Authors: Karen Armstrong
On October 25, 1534, Calvinists had pasted vitriolic and satirical posters attacking the Catholic Mass on public landmarks all over Paris,
Blois,
Orléans, and
Tours. One even appeared on the door of
Francis I’s bedchamber. As Catholics made their way to morning Mass, they were confronted by a headline printed in capital letters: “TRUE ARTICLES ON THE
HORRIBLE, GROSS AND INSUFFERABLE ABUSE OF THE PAPAL MASS.” The French pamphleteer
Antoine Marcourt listed four arguments against the
Eucharist, “by which the whole world … will be completely ruined, cast down, lost and desolated”: it was blasphemous for the Mass to claim that it repeated Christ’s perfect sacrifice on Calvary;
Jesus’s body was with God in Heaven so could not be present in the bread and wine; transubstantiation had no scriptural warrant; and communion was simply an act of remembrance.

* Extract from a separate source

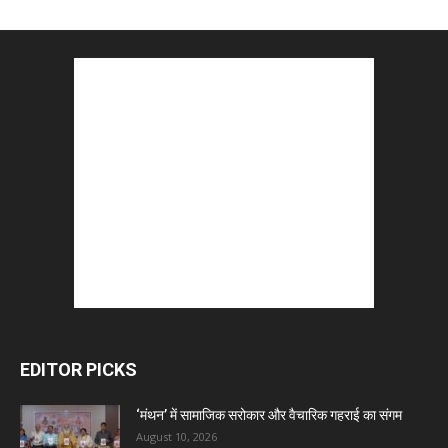
EDITOR PICKS
‘मंथन’ में सामाजिक सरोकार और वैचारिक गहराई का संगम
August 10, 2026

The diatribe concluded with a vicious attack on the clergy:
By this [Mass] they have seized, destroyed and swallowed up everything imaginable, dead or alive. Because of it they live without any duties or responsibility to anyone or anything even to the need to study.… They kill, burn, destroy and murder as brigands all those who contradict them, for now all they have left is force.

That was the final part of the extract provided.